The Bollinger band makes use of two different types of trading factors:
The number of days for the moving average and the number of standard deviations the trader wants the band positioned away from the moving average.
The most widely used values are 2 or 2.5 standard deviations. In statistics, the standard deviation is an estimation of the distance between the values of a set of data. In finance, standard deviation serves as a method of estimating volatility.
What’s the upshot?
A Bollinger band commonly adjusts according to the volatility that exists in the market. It gets wider with an increase in volatility increases and gets narrower with a reduction in volatility.
A long-term trend-following treading strategy commonly making use of Bollinger bands may utilize two standard deviations and a 350-day moving average.
You would commence a long position if the preceding day’s close is beyond the top of the channel, and go short if the preceding day’s close is below the base of the band.
Your exit position ought to be when the preceding day’s close moves cross back via the moving average.
4. The Stochastics Forex Trading Indicator
Slow stochastics are an oscillator similar to the RSI that can assist you to establish an overbought or oversold setting, possibly making a price reversal. The exclusive part of trading with the stochastic indicator is the two lines, %K and %D line that’ll serve as an entry indicator.
Given the fact that the oscillator has the same overbought or oversold readings, what you need to look for is merely the %K line that crosses beyond the %D line via the 20 level to spot a solid buy signal in the trend direction.
5. MACD indicator
The moving average convergence/divergence (MACD) is a Forex indicator structured for detecting momentum.
It helps you to identify a trend and as well helps to estimate how strong the trend is.
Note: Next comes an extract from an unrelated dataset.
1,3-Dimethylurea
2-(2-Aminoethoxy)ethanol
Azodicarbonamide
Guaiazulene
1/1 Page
When you are looking for the best indicator to determine the strength of a market trend, MACD is your best option.
The indicator is based on the estimation of the divergence between a faster EMA and a slower EMA. The indicator traces two lines on the price chart. The MACD line is basically estimated by subtracting the 26-day EMA from the 12-day EMA and after that, the 9-day EMA of the MACD is plotted as a signal line.
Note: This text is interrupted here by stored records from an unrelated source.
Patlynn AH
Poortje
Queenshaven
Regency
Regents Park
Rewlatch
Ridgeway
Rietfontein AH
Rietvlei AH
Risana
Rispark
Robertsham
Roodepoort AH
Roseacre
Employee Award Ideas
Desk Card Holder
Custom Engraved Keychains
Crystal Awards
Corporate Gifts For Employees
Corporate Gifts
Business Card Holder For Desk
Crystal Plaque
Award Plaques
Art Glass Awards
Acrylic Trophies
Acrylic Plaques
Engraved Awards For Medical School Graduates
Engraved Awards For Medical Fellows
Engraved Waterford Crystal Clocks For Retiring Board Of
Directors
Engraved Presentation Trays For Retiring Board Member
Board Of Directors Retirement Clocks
When the MACD line makes a cross underneath the signal line, it gives you an indication to place a sell order. When it crosses underneath the signal line, it signals to you to sell.
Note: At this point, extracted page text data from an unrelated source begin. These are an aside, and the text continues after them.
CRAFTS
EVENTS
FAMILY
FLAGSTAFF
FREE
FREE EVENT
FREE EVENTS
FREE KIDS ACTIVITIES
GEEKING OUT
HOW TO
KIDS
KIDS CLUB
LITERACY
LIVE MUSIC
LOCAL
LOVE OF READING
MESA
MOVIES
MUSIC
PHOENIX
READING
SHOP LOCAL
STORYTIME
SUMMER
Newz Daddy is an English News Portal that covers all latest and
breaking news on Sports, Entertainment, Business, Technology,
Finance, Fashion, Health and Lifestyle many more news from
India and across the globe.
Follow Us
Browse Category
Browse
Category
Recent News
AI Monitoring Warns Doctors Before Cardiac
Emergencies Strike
You can position the three parameters (26, 12 and 9) anyhow you want. Just like the moving averages, you’ll be able to discover the best setting for you by experimenting.
Trading With The Moving Average Convergence & Divergence (MACD)
The MACD is occasionally referred to as the king of oscillators. It works well both in trending and ranging markets because it makes use of moving averages to offer a visual display of alternation in momentum.
When you have figured out whether the market is ranging or trending, there are two factors that serve as a signal for this indicator, you’ll be required to discover.
The first one is to identify the lines in connection to the zero line which spots an upward or downward bias of the currency pair.
The next thing to do after that is to discover a crossover or cross under of the MACD line (Red) to the Signal line (Blue) for a buy or sell trade, correspondingly.
Similar to other indicators, the MACD works best when attached with a known trending or ranging market. As soon as you discover the trend, your best bet is to take to take crossovers of the MACD line in the trend direction.
When you’ve entered the trade, you can position stops under the current price extreme before the crossover, and situate a trade frontier at two times the amount you risk.
Conclusion
When you are searching for the most popular forex trading indicator, it must be the one that is most suitable for your needs and trading style. It may be better for you to make use of a combination of indicators. You make one a primary indicator for identifying a trend and make use of the second one as a filter to confirm the trend. It would regularly tell you whether the market condition warrants trading or not.